GeoArrays can be subset by row, column and band using the array subsetting notation, e.g. ga[100:200, 200:300, 1:2].

# Get file
julia> fn = download("https://github.com/yeesian/ArchGDALDatasets/blob/master/pyrasterio/RGB.byte.tif?raw=true")

# Read the entire file
julia> ga = GeoArrays.read(fn);

julia> ga.f
AffineMap([300.0379266750948 0.0; 0.0 -300.041782729805], [101985.0, 2.826915e6])

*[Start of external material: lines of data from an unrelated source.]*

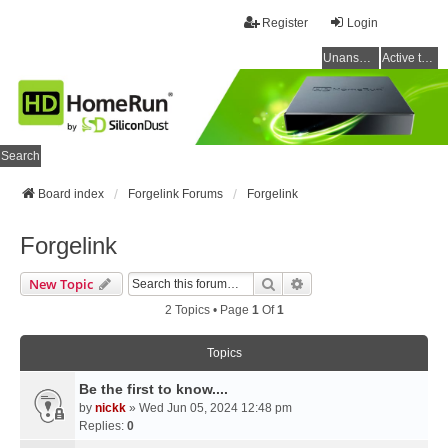
Register
Login
Unanswered topics
Active topics
Search
Board index
Forgelink Forums
Forgelink
Forgelink
Search
Advanced Search
New Topic
2 Topics • Page
1
Of
1
Topics
Be the first to know....
by
nickk
» Wed Jun 05, 2024 12:48 pm
Replies:
0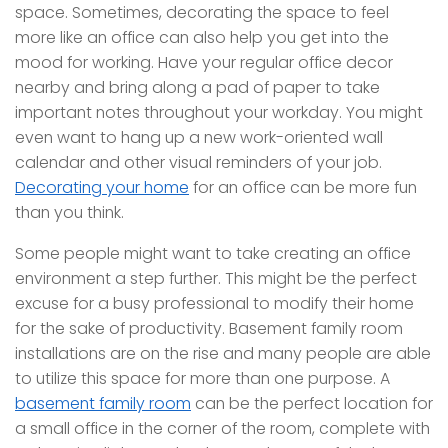
space. Sometimes, decorating the space to feel
more like an office can also help you get into the
mood for working. Have your regular office decor
nearby and bring along a pad of paper to take
important notes throughout your workday. You might
even want to hang up a new work-oriented wall
calendar and other visual reminders of your job.
Decorating your home
for an office can be more fun
than you think.
Some people might want to take creating an office
environment a step further. This might be the perfect
excuse for a busy professional to modify their home
for the sake of productivity. Basement family room
installations are on the rise and many people are able
to utilize this space for more than one purpose. A
basement family room
can be the perfect location for
a small office in the corner of the room, complete with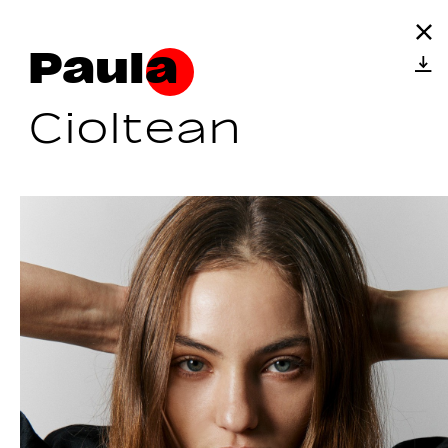
Paula
Cioltean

julia> ga_sub = ga[200:500,200:400,begin:end]
301x201x3 Array{Union{Missing, UInt8}, 3} with AffineMap([300.0379266750948 0.0; 0.0 -300.041782729805], [161692.54740834387, 2.767206685236769e6]) and CRS PROJCS["UTM Zone 18, Northern Hemisphere",GEOGCS["Unknown datum based upon the WGS 84 ellipsoid",DATUM["Not_specified_based_on_WGS_84_spheroid",SPHEROID["WGS 84",6378137,298.257223563,AUTHORITY["EPSG","7030"]]],PRIMEM["Greenwich",0],UNIT["degree",0.0174532925199433,AUTHORITY["EPSG","9122"]]],PROJECTION["Transverse_Mercator"],PARAMETER["latitude_of_origin",0],PARAMETER["central_meridian",-75],PARAMETER["scale_factor",0.9996],PARAMETER["false_easting",500000],PARAMETER["false_northing",0],UNIT["metre",1,AUTHORITY["EPSG","9001"]],AXIS["Easting",EAST],AXIS["Northing",NORTH]]

julia> ga_sub.f
AffineMap([300.0379266750948 0.0; 0.0 -300.041782729805], [161692.54740834387, 2.767206685236769e6])

julia> plot(ga_sub)

example plot

Profile

You can sample the values along a line in a GeoArray with profile(ga, linestring). The linestring can be any geometry that supports GeoInterface.jl.

Alternatives

GeoArrays.jl was written to quickly save a geospatial Array to disk. Its functionality mimics rasterio in Python. If one requires more features---such as rasterization or zonal stats---which also work on NetCDF files, Rasters.jl is a good alternative. Its functionality is more like (rio)xarray in Python. NCDatasets is a great Julia package if working exclusively with NetCDF files.